Ho dettagliato le diverse strutture di guadagno nell’articolo su quanto guadagna un agente immobiliare nel 2026.
Le sfide reali dell’indipendenza
Essere indipendente significa non avere un’agenzia che porta clienti, un brand che crea fiducia immediata, un CRM gestito da qualcun altro, un supporto quando una trattativa si complica.
Tutto questo lo costruisci tu.
Per chi ha 5-10 anni di esperienza, una rete solida e sa già come funziona una trattativa dall’inizio alla fine, è gestibile. Per chi inizia da zero, quella curva d’apprendimento da solo è lunga e costosa.
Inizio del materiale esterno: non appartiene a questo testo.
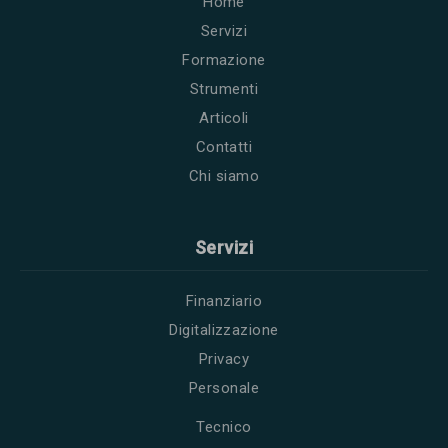
Home
Servizi
Formazione
Strumenti
Articoli
Contatti
Chi siamo
Servizi
Finanziario
Digitalizzazione
Privacy
Personale
Tecnico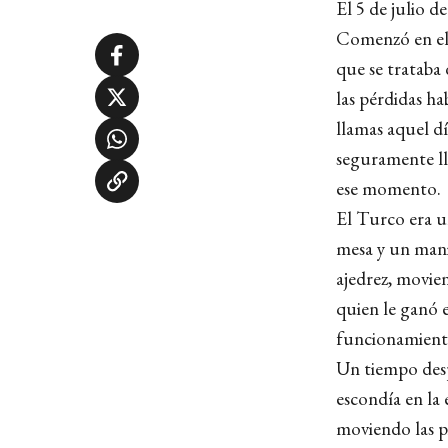
El 5 de julio 
Comenzó en el 
que se trataba 
las pérdidas h
llamas aquel d
seguramente ll
ese momento.
El Turco era u
mesa y un mani
ajedrez, movien
quien le ganó 
funcionamiento
Un tiempo desp
escondía en la 
moviendo las pi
I professionisti più capaci che conosco non hanno mai avuto bisogno di un’agenzia nel senso tradizionale. Hanno avuto bisogno di strumenti, di un sistema di gestione, di visibilità sui portali giusti. Queste cose, oggi, non le compri solo aprendo un’agenzia.
Il modello Hasamia per agenti indipendenti
Ho fondato Hasamia con questo in testa: dare agli agenti gli strumenti di una grande rete senza i vincoli di un franchising.
Nessuna royalty mensile. Nessun desk fee. Nessun obbligo di sede fisica. Contributo di ingresso una tantum, commissioni fino al 75%, piattaforma digitale, portali nazionali e internazionali, formazione, network di colleghi.
I 3 percorsi disponibili:
Starter: per chi inizia o vuole testare il sistema. Commissioni 30-60%, 90 giorni di formazione e mentoring.
Pro: per chi ha già esperienza e vuole più autonomia operativa. Commissioni 40-70%.
Ambassador : per chi vuole gestire una provincia in esclusiva, sviluppare la rete locale e coordinare altri agenti. Commissioni fino al 75% con possibilita di attivazione hasamia equity program
Chi vuole approfondire può guardare la pagina dedicata: hasamia.it/partner-hasamia.
Agente indipendente o aprire un’agenzia: la differenza
Aprire un’agenzia propria significa gestire una struttura: sede, personale, costi fissi, burocrazia. È un’altra cosa rispetto al lavoro di mediazione.
Ho approfondito cosa comporta aprire un’agenzia immobiliare, quali sono i costi reali e quando ha senso rispetto all’alternativa del network: Aprire un’agenzia immobiliare nel 2026: cosa sapere.
Domande frequenti sull’agente immobiliare indipendente
Si può lavorare come agente senza aprire un’agenzia? Sì. Un agente abilitato può operare come libero professionista con partita IVA, senza una sede fisica. Deve essere iscritto al REA e avere il patentino.
Quali sono i requisiti? Patentino di mediatore (corso + esame), iscrizione al REA, partita IVA e polizza RC professionale obbligatoria.
Quanto guadagna un agente indipendente? Dipende dal modello operativo. Con 10-15 operazioni l’anno su immobili di medio valore, si arriva tra 50.000 e 75.000 € lordi. In un network come Hasamia, le commissioni vanno dal 30% al 75% per operazione.
Serve una sede fisica? No. La legge non la impone agli agenti iscritti come persone fisiche. Molti operano da remoto o usano spazi condivisi per i clienti.
Qual è la differenza tra indipendente e franchising? Il franchising porta royalty e desk fee mensili. L’indipendente ha libertà operativa ma costruisce da solo visibilità e strumenti. I network come Hasamia offrono un modello intermedio: strumenti e brand condivisi, senza costi fissi.
Il patentino ottenuto in una provincia vale in tutta Italia? Sì, dopo l’iscrizione al REA l’abilitazione è valida su tutto il territorio nazionale.